[Stored records]
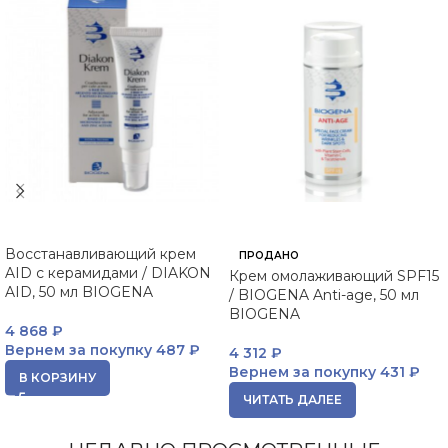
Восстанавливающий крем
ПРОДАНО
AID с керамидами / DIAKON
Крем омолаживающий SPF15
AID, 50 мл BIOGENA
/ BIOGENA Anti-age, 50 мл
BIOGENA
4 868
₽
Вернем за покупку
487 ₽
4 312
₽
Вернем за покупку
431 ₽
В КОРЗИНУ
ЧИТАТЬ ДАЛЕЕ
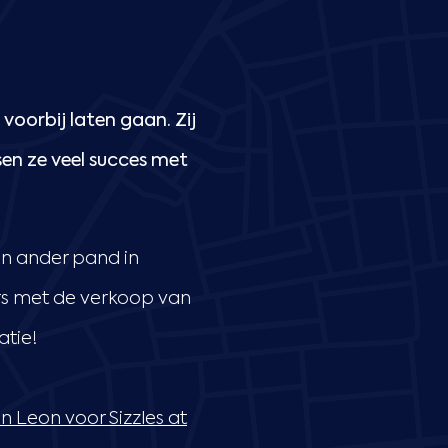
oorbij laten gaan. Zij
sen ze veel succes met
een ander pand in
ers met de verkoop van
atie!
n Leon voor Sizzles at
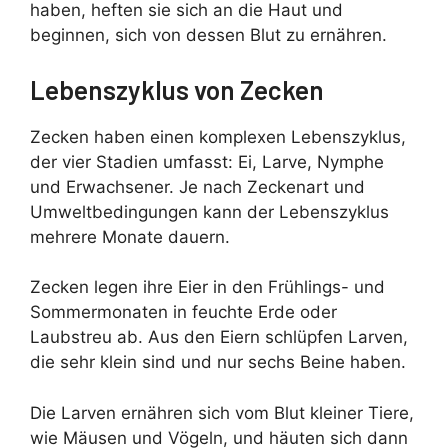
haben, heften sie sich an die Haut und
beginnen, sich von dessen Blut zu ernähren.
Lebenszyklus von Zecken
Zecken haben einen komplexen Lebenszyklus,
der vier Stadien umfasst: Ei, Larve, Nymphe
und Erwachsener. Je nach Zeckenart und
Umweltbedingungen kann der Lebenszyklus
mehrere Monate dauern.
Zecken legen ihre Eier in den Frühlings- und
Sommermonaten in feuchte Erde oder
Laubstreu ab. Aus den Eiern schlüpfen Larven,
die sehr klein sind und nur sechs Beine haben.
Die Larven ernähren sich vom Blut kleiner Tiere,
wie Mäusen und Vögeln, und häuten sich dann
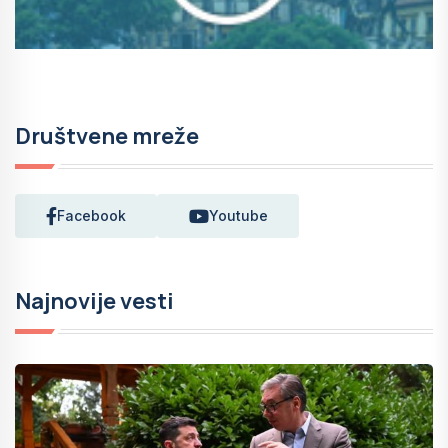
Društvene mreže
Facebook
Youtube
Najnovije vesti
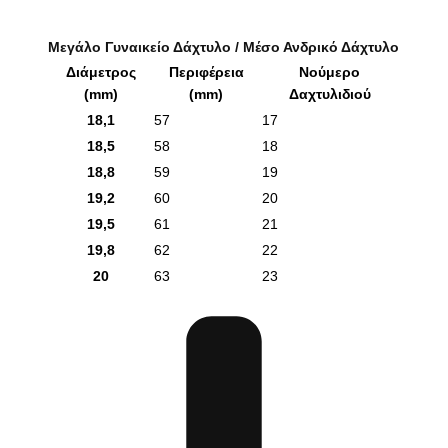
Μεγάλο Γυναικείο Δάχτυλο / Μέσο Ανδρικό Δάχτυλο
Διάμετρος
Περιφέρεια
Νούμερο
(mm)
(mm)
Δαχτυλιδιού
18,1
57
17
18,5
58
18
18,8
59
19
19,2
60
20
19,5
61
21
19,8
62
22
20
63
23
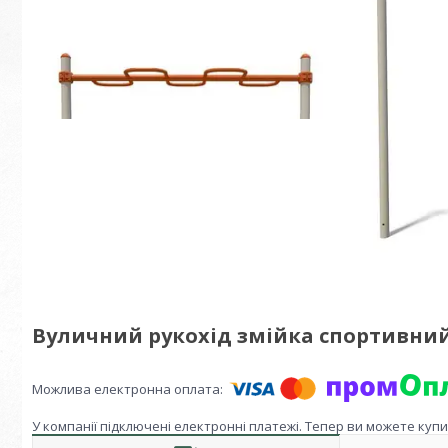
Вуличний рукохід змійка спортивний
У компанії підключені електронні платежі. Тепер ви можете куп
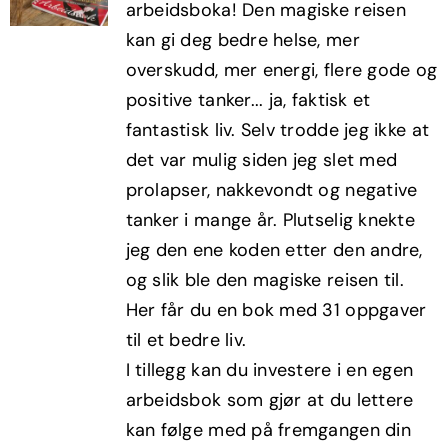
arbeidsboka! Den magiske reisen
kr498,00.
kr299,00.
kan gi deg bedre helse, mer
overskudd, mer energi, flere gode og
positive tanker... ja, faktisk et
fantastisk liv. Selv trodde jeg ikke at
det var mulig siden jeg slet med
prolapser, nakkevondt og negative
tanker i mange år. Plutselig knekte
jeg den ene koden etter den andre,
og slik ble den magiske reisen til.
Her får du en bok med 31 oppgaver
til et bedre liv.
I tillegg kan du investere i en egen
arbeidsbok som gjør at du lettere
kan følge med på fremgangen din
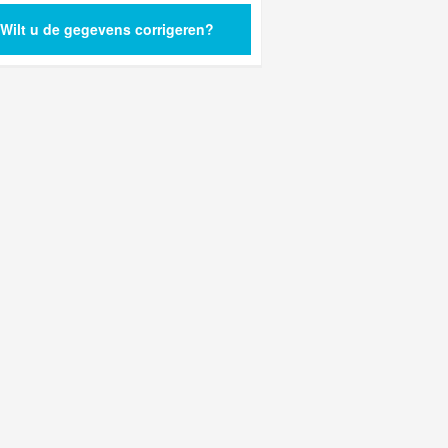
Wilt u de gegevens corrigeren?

* * *

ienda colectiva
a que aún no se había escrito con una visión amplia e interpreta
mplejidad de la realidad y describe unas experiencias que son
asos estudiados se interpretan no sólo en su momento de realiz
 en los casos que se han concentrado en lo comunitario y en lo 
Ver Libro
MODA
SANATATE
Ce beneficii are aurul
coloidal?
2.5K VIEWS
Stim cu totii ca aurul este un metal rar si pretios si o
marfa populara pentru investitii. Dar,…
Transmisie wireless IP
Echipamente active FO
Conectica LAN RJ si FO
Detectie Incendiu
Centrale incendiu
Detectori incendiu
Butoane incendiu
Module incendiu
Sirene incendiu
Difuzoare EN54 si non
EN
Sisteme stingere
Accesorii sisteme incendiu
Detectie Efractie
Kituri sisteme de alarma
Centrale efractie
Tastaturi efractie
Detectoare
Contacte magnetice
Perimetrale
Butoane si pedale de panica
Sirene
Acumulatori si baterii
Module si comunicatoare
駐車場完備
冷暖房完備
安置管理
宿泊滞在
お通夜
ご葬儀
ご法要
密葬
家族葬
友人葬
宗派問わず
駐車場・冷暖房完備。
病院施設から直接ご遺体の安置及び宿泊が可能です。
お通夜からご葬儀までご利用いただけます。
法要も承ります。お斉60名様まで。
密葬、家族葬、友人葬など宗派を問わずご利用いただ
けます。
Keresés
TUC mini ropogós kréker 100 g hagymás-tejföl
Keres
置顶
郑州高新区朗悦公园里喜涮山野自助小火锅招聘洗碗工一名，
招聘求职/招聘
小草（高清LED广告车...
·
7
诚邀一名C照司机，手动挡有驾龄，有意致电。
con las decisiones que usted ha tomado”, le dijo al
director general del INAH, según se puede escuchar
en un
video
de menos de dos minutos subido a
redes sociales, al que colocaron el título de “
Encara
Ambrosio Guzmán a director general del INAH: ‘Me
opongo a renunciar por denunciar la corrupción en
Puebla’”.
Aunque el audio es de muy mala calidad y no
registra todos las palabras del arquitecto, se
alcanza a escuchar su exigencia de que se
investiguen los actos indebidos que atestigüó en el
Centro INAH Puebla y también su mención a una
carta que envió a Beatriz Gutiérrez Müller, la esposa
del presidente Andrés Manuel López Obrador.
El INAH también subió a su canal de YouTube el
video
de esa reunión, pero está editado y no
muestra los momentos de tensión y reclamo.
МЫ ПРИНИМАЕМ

---

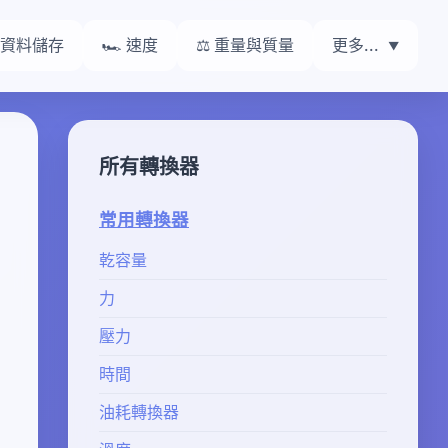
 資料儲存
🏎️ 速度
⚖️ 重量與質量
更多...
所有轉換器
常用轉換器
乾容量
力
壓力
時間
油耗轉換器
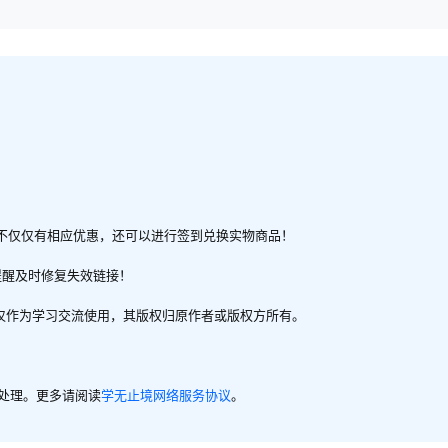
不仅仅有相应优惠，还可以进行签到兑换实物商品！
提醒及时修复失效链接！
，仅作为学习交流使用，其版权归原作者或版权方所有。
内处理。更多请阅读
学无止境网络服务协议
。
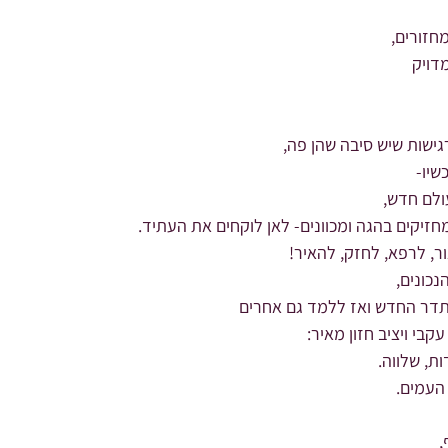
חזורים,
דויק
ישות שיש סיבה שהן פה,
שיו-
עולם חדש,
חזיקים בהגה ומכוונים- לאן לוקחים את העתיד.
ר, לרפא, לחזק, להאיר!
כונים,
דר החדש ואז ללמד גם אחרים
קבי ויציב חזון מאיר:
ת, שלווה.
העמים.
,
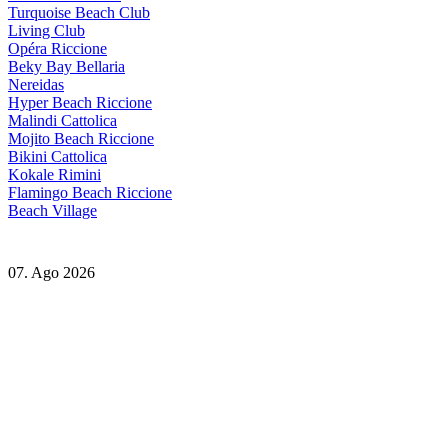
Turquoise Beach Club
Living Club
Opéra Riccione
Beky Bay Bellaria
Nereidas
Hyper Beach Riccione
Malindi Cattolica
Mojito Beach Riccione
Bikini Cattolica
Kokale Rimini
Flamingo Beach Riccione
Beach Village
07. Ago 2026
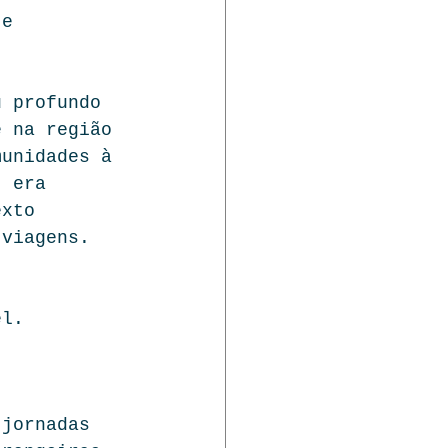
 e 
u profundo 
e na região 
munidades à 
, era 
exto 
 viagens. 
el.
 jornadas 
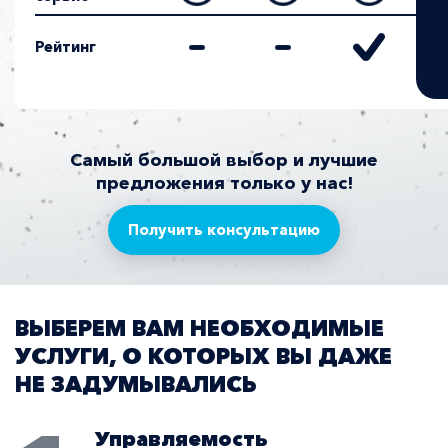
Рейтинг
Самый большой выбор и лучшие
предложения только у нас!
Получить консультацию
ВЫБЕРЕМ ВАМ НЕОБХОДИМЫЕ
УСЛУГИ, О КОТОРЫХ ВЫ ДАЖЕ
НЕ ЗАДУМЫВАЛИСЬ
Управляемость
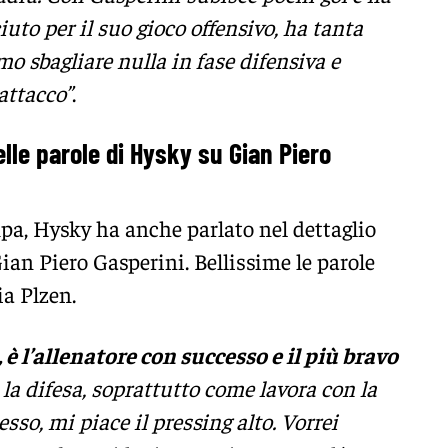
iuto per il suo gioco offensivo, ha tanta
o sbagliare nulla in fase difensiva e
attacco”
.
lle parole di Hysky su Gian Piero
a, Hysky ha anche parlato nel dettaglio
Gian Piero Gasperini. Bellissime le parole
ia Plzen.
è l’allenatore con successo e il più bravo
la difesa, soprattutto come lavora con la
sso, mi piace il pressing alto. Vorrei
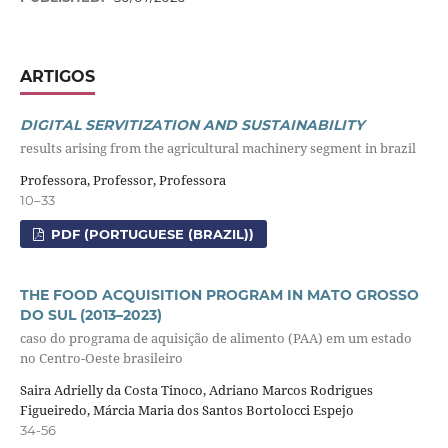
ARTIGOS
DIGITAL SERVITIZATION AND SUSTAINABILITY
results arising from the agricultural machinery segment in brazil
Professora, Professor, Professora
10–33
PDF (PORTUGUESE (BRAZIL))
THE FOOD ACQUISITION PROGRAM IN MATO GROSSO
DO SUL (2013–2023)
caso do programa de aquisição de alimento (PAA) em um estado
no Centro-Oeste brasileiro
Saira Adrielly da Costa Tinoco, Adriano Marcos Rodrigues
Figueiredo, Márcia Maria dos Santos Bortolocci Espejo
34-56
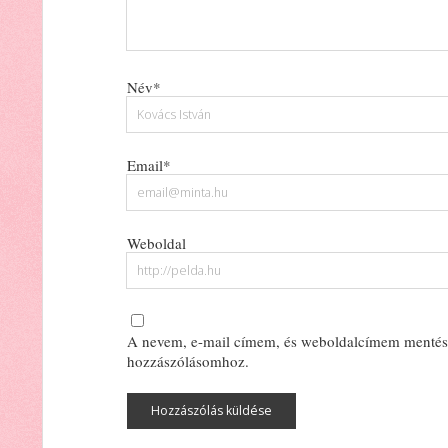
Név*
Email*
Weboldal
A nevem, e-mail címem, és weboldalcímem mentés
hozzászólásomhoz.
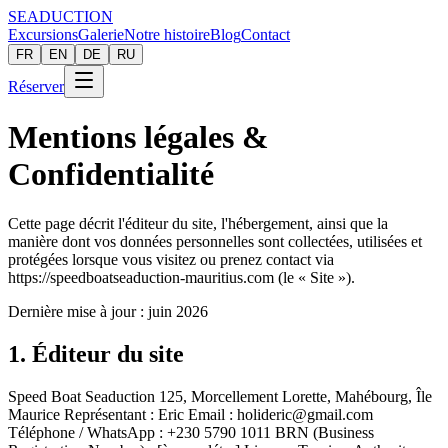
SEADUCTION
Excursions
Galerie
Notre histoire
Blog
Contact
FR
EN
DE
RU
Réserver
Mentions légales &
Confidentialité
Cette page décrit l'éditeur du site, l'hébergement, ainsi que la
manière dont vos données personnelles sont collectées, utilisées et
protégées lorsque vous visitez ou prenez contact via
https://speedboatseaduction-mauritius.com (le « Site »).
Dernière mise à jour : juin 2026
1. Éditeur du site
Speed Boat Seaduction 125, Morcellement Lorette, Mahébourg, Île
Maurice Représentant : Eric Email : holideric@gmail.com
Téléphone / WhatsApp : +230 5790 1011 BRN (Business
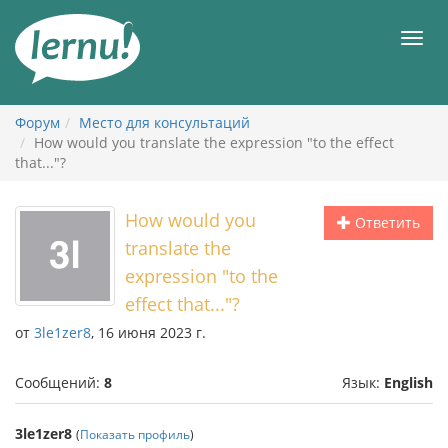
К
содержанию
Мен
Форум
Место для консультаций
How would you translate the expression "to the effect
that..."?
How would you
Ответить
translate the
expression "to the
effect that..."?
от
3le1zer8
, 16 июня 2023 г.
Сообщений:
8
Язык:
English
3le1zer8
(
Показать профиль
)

◆ **Task details**: All lines holding the word "también" must be copied from the data.

◆ **Solution to this exercise**:
Centro INAH Puebla y también su mención a una
El INAH también subió a su canal de YouTube el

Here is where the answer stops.